Qatar’s Prime Minister and Foreign Minister Mohammed bin Abdulrahman Al Thani. (REUTERS/Imad Creidi)

CIA Director Bill Burns is scheduled to meet with Mossad Director David Barnea and Qatar’s Prime Minister Mohammed bin Abdulrahman Al Thani in Doha on Tuesday to explore the potential for a second extension in the Gaza ceasefire. This meeting, confirmed by a U.S. official and two well-informed sources, intends to discuss the conditions necessary for this extension, primarily focusing on the release of additional hostages by Hamas.

This marks the second occasion that these three leaders will meet since the initiation of Hamas hostilities on Oct. 7. It follows an agreement between Israel and Hamas to extend the ceasefire in Gaza for an additional two days, with the release of another 20 Israeli hostages.

Should the agreement be upheld, the pause in hostilities will continue until Wednesday, resulting in the release of 92 hostages out of the 240 individuals initially taken captive by the terror group and its allies. Israel pledged to release an additional 60 Palestinian prisoners, in addition to the 150 released as part of the original deal.

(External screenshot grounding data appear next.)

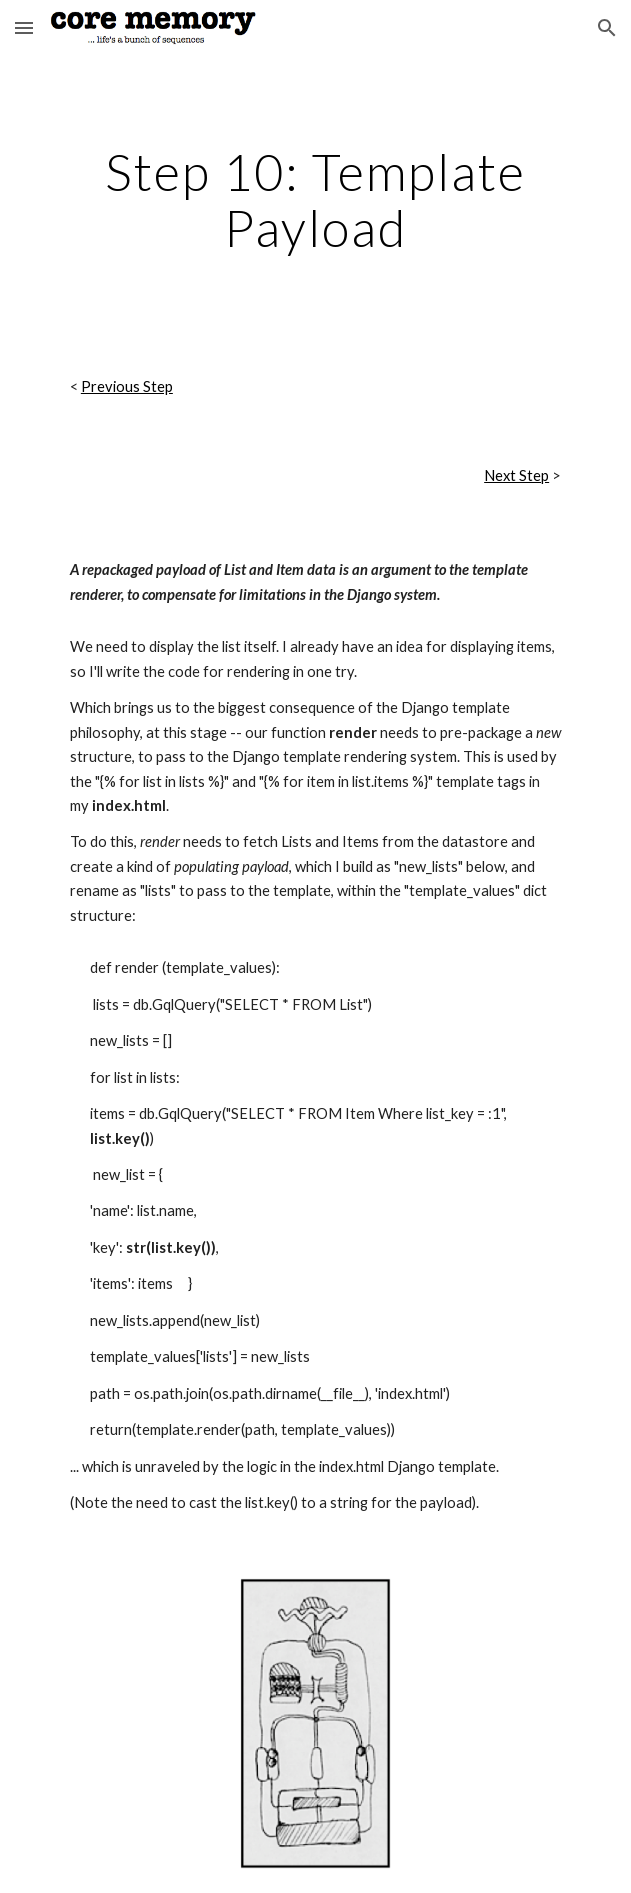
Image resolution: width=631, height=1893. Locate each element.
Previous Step (127, 386)
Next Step (516, 475)
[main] (315, 199)
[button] (24, 27)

During this meeting, Burns intends to advocate for further hostage negotiations with Barnea and al-Thani. The discussion will encompass a broader analysis of the ongoing conflict in Gaza.

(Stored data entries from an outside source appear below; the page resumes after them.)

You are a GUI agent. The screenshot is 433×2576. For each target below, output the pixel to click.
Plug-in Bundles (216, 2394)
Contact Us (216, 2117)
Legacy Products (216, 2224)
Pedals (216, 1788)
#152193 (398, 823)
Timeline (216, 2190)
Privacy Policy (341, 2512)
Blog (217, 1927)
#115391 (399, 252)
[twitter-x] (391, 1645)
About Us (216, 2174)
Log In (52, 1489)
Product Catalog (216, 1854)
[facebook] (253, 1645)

In recent weeks, these three figures have played pivotal roles in the hostage negotiations. Notably, neither Israel nor the U.S. have engaged in direct negotiations with Hamas; instead, Qatar acted as an intermediary, communicating with the terror group.

Israeli authorities revealed that during the recent hostage releases, Burns and his team maintained constant communication with the joint Israeli-Qatari “situation room” located at the Mossad’s headquarters in Tel Aviv. Burns also collaborated closely with Egypt’s Director of Intelligence Abbas Kamel, particularly during a critical moment on Saturday when concerns arose regarding a potential breakdown of the initial hostage agreement due to Hamas delaying the release of several hostages.

According to Pentagon spokesperson John Kirby, U.S. officials estimate that seven to nine Americans remain among those still held hostage.

On Nov. 9, Burns initiated his trip to Doha and engaged in discussions with Sheikh Mohammed and Barnea in an attempt to resolve a critical impasse: Hamas had not yet disclosed the identities of the individuals in their custody.

Subsequent diplomatic efforts took approximately two more weeks to solidify the initial agreement for the release of 50 hostages in exchange for a four-day ceasefire. It required an additional four days to finalize the extended agreement for the release of 20 more hostages, according to officials involved in the negotiations.

So far, there is no indication that Hamas is willing to release any Israeli men or IDF personnel among those taken captive.